The Lost Supermarket: The Quest For Fresh Foods

The Lost Supermarket: A Breed in Need of Replenishment

A continuing decline in the number of neighborhood supermarkets has made it harder for millions of New Yorkers to find fresh and affordable food within walking distance of their homes, according to a recent city study. The dearth of nearby supermarkets is most severe in minority and poor neighborhoods already beset by obesity, diabetes and and heart disease.

The supermarket closings — not confined to poor neighborhoods — result from rising rents and slim profit margins, among other causes. They have forced residents to take buses or cabs to the closest supermarkets in some areas. Those with cars can drive, but the price of gasoline is making some think twice about that option. In many places, residents said the lack of competition has led to rising prices in the remaining stores.
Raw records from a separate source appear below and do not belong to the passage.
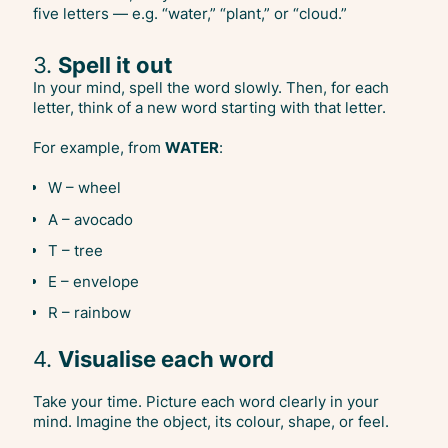
five letters — e.g. “water,” “plant,” or “cloud.”
3.
Spell it out
In your mind, spell the word slowly. Then, for each
letter, think of a new word starting with that letter.
For example, from
WATER
:
W – wheel
A – avocado
T – tree
E – envelope
R – rainbow
4.
Visualise each word
Take your time. Picture each word clearly in your
mind. Imagine the object, its colour, shape, or feel.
“Many people in low-income neighborhoods are spending their food budget at discount stores or pharmacies where there is no fresh produce,” said Amanda Burden, the city’s planning director. “In our study, a significant percentage of them reported that in the day before our survey, they had not eaten fresh fruit or vegetables. Not one. That really is a health crisis in the city.”
This is a much larger problem than it appears, there is already a health crisis of the poor urban neighborhoods as they are already at higher risk for disease due to living conditions, but now the removal of fresh foods completely from one's diet could be devastating. A supermarket closes down and another two fast food restaurants open up. This is just another subtle affect that the dependence of foreign oil and inflation is causing.